__Directions__: Retype, exactly as they stand, the lines from the start of the data to the line that contains "capacité du barrage, passée", both ends included. Leave the pictures out.

Saved entries:

- - -

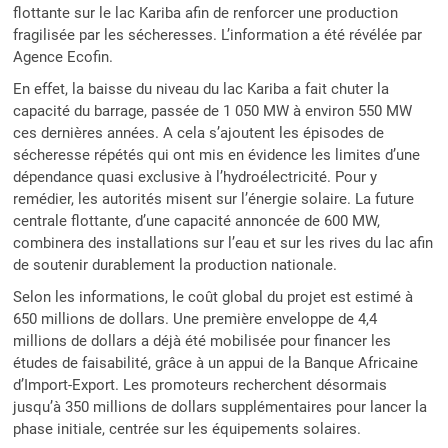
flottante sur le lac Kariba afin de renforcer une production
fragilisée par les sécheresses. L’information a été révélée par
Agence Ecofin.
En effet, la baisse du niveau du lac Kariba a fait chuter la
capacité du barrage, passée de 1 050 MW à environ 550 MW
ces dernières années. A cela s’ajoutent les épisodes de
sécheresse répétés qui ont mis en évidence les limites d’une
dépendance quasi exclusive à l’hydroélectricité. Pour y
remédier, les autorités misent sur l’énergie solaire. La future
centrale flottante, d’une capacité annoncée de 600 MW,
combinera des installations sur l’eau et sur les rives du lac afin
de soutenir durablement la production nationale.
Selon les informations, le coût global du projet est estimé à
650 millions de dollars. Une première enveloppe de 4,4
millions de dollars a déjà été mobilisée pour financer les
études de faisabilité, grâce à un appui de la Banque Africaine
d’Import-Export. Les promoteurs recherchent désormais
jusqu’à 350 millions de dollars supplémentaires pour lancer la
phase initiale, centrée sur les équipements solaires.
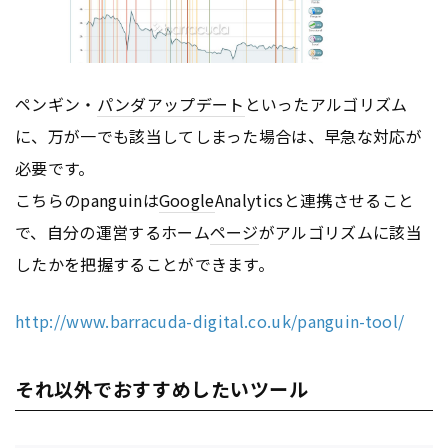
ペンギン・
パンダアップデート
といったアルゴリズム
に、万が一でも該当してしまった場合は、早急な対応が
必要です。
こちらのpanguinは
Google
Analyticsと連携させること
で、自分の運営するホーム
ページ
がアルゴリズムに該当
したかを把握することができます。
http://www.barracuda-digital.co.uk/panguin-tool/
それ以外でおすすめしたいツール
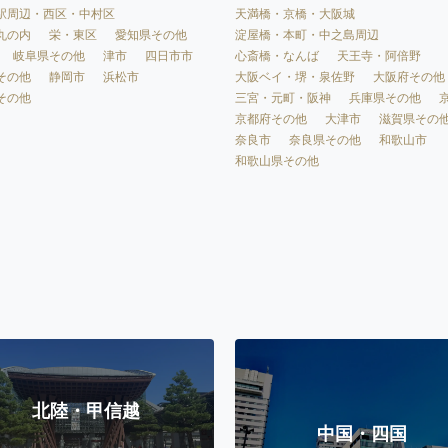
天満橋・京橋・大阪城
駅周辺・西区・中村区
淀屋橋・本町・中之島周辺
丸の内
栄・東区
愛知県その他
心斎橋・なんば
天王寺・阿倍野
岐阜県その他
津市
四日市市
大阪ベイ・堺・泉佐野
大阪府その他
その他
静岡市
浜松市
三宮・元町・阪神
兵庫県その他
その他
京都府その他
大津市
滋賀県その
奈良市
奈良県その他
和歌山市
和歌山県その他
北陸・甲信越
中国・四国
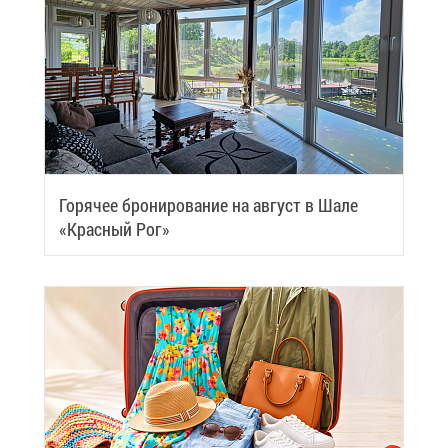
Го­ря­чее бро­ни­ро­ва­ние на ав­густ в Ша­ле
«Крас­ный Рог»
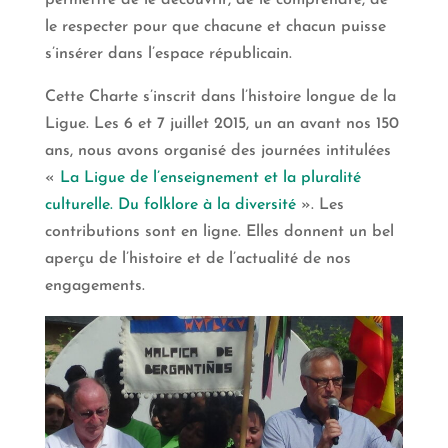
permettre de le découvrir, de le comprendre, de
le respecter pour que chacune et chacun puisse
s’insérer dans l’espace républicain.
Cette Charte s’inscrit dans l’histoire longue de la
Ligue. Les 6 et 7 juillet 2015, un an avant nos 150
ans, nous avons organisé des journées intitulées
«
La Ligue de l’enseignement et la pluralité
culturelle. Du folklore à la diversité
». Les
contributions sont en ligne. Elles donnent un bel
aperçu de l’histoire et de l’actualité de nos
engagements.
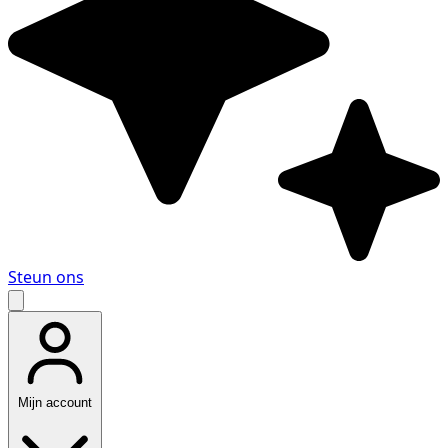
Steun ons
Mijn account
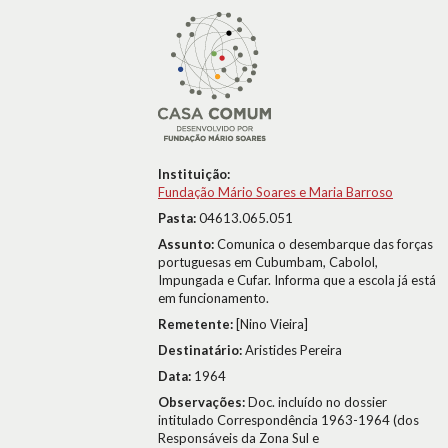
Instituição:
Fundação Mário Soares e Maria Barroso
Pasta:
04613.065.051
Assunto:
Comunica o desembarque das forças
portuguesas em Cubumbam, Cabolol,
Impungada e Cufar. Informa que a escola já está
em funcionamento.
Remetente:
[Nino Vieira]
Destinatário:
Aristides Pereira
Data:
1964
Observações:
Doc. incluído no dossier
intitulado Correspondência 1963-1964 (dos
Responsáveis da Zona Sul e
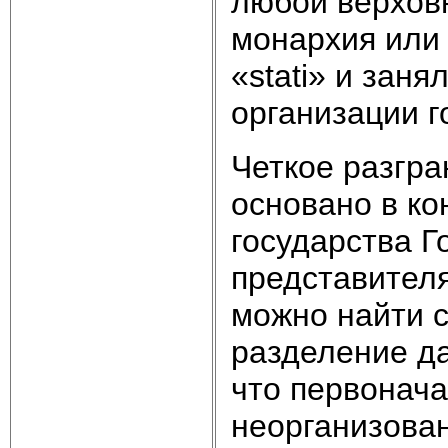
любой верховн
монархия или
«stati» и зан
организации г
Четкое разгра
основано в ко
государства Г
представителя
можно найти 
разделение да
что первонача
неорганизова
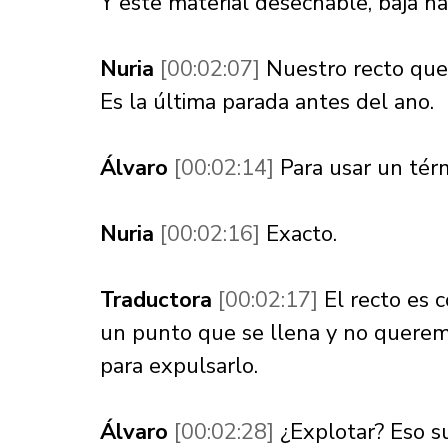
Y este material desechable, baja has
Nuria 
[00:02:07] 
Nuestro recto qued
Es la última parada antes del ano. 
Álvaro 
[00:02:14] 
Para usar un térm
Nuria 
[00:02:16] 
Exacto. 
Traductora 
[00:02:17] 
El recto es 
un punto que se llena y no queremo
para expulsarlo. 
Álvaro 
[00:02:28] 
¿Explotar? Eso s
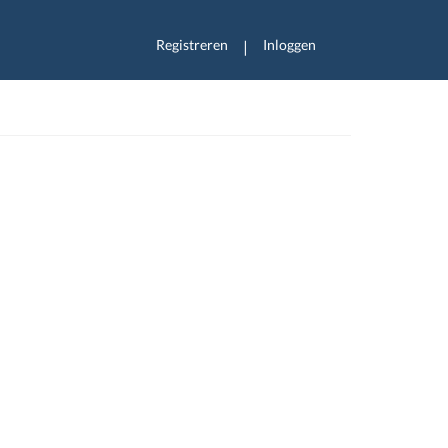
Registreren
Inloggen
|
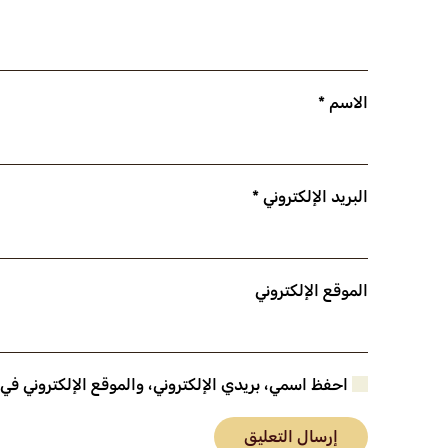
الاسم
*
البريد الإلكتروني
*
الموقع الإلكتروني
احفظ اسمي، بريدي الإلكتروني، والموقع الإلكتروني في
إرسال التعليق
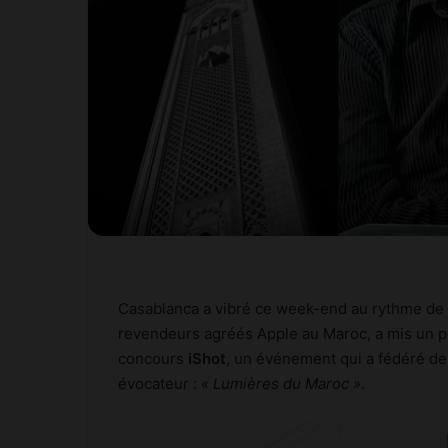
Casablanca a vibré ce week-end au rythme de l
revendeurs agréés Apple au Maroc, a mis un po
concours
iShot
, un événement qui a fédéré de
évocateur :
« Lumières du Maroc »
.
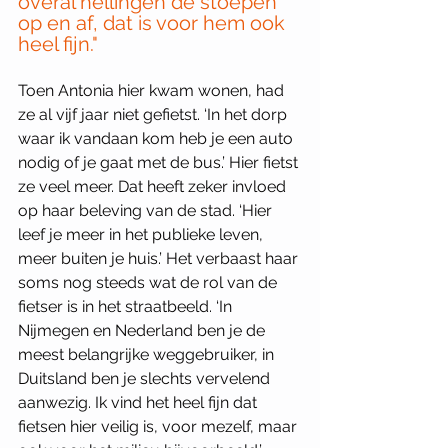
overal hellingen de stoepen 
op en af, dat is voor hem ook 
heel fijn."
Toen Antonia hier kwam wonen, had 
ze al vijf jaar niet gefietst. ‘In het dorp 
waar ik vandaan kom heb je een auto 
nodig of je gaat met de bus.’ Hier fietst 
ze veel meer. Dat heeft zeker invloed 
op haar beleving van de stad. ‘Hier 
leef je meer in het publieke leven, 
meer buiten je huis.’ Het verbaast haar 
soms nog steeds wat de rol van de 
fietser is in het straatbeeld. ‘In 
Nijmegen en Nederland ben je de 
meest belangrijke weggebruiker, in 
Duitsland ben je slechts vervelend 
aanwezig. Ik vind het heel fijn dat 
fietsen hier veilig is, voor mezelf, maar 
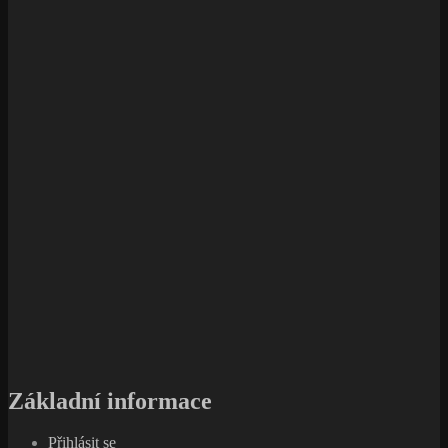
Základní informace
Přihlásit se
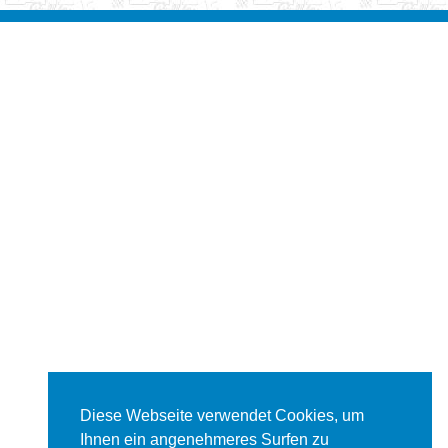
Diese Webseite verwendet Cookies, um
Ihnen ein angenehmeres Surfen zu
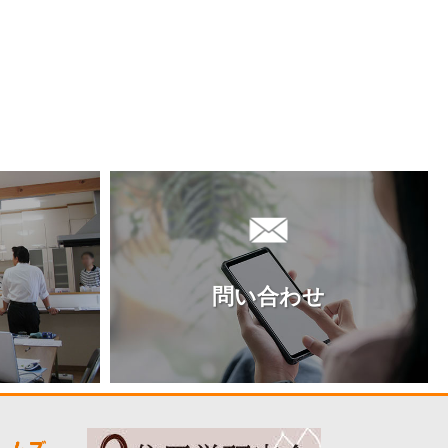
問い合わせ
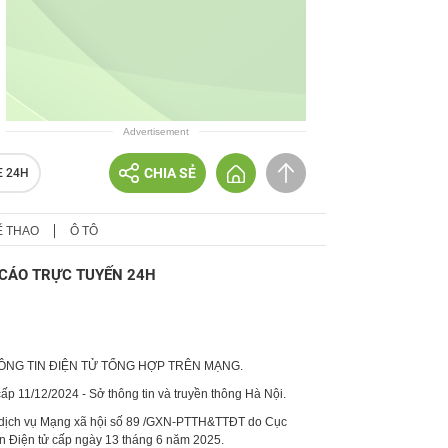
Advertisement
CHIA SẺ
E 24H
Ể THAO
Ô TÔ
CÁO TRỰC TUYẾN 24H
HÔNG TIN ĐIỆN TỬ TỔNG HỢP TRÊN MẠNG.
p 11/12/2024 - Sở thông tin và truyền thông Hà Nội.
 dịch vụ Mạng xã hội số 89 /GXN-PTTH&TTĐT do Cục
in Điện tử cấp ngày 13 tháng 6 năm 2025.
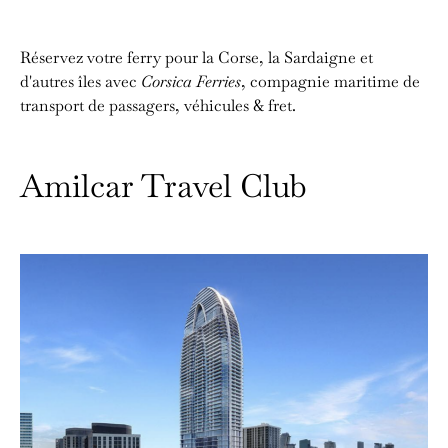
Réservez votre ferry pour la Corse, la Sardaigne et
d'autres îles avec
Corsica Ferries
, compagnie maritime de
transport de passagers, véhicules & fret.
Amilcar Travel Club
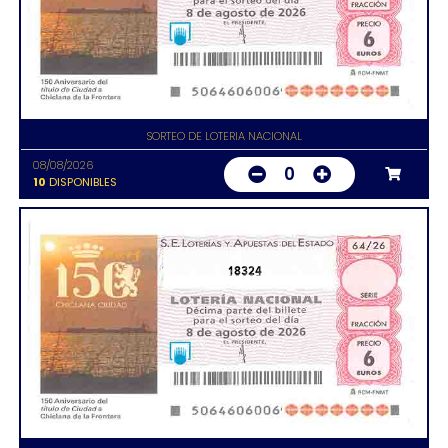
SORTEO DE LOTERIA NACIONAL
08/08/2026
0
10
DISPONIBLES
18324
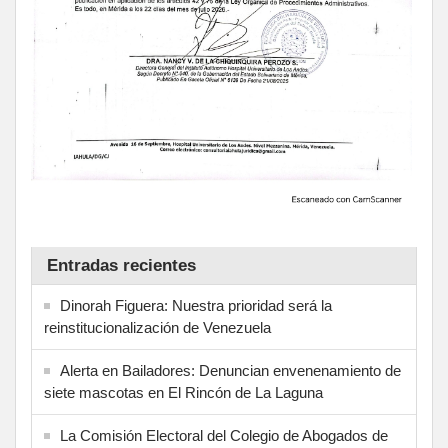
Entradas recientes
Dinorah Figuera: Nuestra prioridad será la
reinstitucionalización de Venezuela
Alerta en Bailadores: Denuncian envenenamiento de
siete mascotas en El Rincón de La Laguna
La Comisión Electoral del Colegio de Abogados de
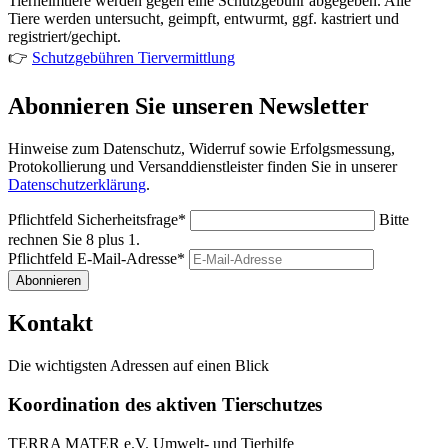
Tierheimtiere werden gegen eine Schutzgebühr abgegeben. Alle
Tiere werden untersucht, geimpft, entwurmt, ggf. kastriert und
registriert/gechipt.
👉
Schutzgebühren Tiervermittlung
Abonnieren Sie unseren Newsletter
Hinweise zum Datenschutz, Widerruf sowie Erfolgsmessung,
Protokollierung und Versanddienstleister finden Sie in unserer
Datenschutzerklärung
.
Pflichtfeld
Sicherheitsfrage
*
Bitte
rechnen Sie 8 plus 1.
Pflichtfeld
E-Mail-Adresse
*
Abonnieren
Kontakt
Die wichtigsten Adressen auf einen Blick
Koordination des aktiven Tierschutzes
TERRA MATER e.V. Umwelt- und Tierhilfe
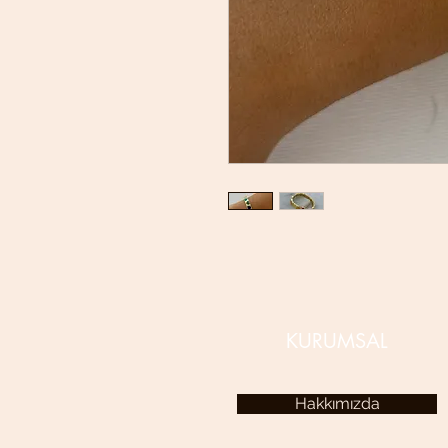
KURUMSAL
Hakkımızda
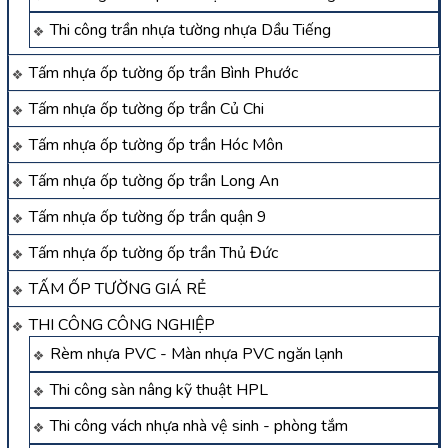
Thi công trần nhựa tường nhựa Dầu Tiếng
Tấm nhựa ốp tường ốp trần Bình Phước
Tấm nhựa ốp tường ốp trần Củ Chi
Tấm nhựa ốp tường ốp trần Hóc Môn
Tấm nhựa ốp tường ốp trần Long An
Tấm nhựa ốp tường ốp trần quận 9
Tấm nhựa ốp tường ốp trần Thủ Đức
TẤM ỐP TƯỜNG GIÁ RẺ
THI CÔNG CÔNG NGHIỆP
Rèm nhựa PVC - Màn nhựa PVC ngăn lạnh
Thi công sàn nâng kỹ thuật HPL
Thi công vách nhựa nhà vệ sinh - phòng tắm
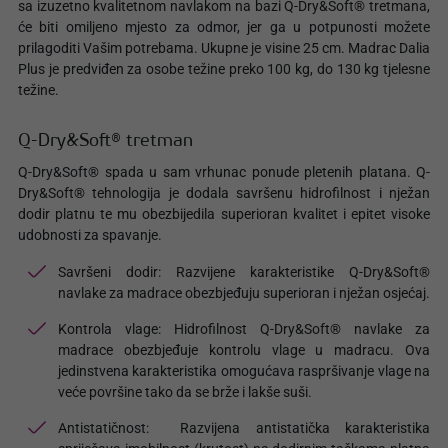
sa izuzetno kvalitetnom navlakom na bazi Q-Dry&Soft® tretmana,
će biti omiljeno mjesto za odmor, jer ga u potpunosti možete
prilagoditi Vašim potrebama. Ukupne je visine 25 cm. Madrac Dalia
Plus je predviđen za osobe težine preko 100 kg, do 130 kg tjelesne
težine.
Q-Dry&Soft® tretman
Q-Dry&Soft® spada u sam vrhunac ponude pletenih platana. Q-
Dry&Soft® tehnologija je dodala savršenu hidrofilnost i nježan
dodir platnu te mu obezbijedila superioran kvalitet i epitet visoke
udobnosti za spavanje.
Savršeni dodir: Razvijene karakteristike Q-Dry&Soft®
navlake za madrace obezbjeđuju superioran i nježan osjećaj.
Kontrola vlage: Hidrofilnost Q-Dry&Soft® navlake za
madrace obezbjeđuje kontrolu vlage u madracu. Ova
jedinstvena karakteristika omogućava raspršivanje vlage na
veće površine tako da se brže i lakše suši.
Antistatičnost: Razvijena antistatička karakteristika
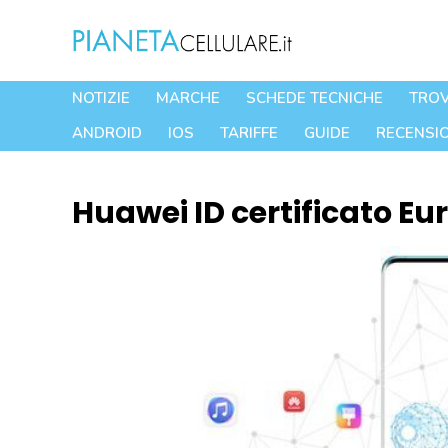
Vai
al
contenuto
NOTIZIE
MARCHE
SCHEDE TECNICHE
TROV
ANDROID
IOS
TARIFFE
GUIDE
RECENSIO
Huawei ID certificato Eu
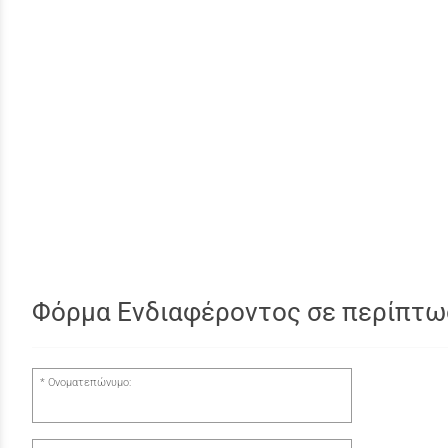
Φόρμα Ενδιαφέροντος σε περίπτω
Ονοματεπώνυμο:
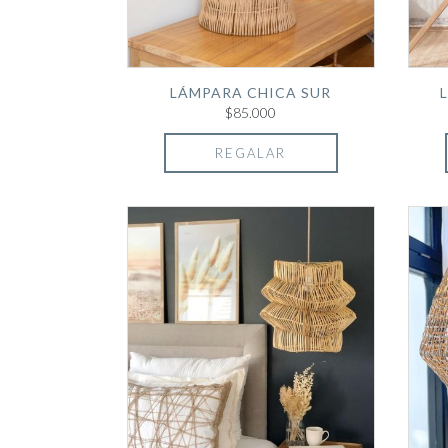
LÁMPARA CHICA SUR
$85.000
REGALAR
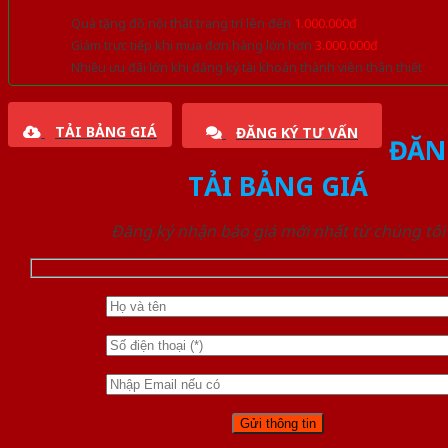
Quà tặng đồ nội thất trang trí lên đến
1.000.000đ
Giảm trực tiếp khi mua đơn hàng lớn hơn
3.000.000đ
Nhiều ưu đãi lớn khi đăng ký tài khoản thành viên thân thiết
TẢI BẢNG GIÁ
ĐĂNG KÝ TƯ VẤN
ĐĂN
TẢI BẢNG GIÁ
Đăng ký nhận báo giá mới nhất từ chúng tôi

- - -

__Task output__:
flottante sur le lac Kariba afin de renforcer une production
fragilisée par les sécheresses. L’information a été révélée par
Agence Ecofin.
En effet, la baisse du niveau du lac Kariba a fait chuter la
capacité du barrage, passée de 1 050 MW à environ 550 MW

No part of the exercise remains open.